Pour de nombreux jeunes, comme Axel, le dernier arrivé, c’est dans les gênes. Il a fait ses études ailleurs et a travaillé plusieurs années à l’étranger. Mais dès qu’il en a eu l’occasion, il est revenu s’installer à Malmedy. Vue de l’extérieur, la société malmédienne peut paraître repliée sur elle-même.
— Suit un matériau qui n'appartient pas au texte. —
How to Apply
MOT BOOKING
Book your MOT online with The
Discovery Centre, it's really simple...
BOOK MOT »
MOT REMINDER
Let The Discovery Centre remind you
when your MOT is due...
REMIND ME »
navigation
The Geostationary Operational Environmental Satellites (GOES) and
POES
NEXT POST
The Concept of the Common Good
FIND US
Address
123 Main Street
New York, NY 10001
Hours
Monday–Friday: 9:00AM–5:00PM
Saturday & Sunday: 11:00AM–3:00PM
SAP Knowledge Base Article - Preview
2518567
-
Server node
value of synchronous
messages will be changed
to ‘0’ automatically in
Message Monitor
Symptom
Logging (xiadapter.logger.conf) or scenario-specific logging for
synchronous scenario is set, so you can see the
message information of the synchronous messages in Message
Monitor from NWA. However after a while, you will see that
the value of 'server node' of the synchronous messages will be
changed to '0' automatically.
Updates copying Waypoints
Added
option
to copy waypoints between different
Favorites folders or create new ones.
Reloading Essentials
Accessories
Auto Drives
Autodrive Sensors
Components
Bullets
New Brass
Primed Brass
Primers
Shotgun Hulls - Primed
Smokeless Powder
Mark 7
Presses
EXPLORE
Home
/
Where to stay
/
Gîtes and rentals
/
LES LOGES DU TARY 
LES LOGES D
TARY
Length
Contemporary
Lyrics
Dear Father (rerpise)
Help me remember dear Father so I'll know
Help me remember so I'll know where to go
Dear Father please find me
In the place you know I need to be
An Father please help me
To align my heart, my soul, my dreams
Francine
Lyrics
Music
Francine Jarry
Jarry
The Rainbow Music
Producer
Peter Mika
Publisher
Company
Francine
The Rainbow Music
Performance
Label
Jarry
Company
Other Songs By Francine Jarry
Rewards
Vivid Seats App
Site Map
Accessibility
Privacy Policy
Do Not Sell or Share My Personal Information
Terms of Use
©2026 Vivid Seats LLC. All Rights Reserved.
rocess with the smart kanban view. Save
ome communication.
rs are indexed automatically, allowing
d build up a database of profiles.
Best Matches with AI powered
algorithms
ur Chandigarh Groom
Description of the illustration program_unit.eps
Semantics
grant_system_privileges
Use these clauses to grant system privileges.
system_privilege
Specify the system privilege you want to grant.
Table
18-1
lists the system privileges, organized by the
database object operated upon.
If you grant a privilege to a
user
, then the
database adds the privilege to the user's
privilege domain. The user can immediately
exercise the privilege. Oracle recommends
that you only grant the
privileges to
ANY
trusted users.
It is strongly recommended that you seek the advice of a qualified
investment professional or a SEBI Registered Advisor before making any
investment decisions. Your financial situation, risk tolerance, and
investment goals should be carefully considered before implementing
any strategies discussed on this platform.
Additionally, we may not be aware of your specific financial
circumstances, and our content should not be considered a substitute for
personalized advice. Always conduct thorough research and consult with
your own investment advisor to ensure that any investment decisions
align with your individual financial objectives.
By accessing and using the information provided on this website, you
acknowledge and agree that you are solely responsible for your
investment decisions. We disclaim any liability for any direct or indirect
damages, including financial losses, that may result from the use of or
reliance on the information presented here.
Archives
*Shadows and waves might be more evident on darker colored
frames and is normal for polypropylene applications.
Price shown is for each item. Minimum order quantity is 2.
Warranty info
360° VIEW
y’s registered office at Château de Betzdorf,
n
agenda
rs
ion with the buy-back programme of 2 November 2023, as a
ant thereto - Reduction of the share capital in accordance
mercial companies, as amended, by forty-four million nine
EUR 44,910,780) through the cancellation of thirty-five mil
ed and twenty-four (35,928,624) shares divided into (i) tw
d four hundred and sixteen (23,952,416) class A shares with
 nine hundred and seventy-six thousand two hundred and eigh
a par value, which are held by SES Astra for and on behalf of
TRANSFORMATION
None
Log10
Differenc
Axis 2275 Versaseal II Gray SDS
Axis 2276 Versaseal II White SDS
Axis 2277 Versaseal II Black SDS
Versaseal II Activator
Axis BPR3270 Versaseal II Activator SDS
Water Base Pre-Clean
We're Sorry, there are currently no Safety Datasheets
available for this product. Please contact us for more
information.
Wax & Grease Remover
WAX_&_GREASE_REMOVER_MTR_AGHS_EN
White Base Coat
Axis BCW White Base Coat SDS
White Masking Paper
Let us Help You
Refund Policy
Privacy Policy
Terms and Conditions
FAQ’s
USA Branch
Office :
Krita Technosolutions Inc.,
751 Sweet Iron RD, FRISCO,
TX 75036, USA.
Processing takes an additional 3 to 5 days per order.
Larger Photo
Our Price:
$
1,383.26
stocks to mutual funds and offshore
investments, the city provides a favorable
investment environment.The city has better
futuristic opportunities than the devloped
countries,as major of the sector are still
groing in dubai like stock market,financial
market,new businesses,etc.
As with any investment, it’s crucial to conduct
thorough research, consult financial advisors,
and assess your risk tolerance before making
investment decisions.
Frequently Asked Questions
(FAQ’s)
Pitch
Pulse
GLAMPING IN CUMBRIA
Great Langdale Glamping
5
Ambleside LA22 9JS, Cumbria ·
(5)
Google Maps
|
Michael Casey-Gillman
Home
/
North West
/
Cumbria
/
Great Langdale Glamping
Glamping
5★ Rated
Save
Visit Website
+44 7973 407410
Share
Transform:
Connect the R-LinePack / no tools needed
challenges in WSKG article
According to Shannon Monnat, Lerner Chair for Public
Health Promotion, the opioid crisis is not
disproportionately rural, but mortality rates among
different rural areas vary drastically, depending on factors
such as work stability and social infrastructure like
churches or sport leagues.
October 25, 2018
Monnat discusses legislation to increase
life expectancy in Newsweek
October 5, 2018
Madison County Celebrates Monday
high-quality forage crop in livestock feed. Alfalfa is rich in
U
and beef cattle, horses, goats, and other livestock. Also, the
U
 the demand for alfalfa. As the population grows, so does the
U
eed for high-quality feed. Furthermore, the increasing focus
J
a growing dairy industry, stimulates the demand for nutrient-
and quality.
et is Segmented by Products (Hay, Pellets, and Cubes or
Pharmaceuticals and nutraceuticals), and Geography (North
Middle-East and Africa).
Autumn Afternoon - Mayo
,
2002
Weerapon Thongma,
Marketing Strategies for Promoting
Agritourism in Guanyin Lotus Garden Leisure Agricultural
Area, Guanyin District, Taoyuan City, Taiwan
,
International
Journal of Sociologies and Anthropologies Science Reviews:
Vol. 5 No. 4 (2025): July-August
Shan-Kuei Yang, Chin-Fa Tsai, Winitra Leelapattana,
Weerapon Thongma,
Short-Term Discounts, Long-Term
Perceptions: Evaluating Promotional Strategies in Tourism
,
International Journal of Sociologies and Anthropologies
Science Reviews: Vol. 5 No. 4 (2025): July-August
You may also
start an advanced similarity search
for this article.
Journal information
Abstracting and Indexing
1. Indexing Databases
Il est vrai que sa situation géographique entre l'Allemagne et la Wallonie ainsi que son passé douloureux (elle a été occupée deux fois par les troupes prussiennes d’abord, puis par les Nazis en 1940 ensuite) l’ont longtemps isolée au milieu de ces massifs forestiers.

Malmedy, terre d’accueil

"C’est dans sa mentalité depuis toujours", estime Catherine Dutilleux, citoyenne engagée mais aussi grande amoureuse de sa ville. "De l’extérieur, cela ressemble un peu à un petit cercle fermé où ne sont admis que ceux qui parlent le wallon. En réalité, c’est très ouvert aux étrangers et ici, on est considéré comme étranger si l’on habite à Spa qui se trouve à moins de 10 kilomètres. Mais si l’on fait l’effort de vouloir s’intégrer, de participer à la vie locale et d’avoir des contacts avec les gens, on est très vite intégré. La solidarité, c’est une réalité quotidienne ici. Tout le monde est membre d’une société ou d’un groupe et tout le monde s’entraide."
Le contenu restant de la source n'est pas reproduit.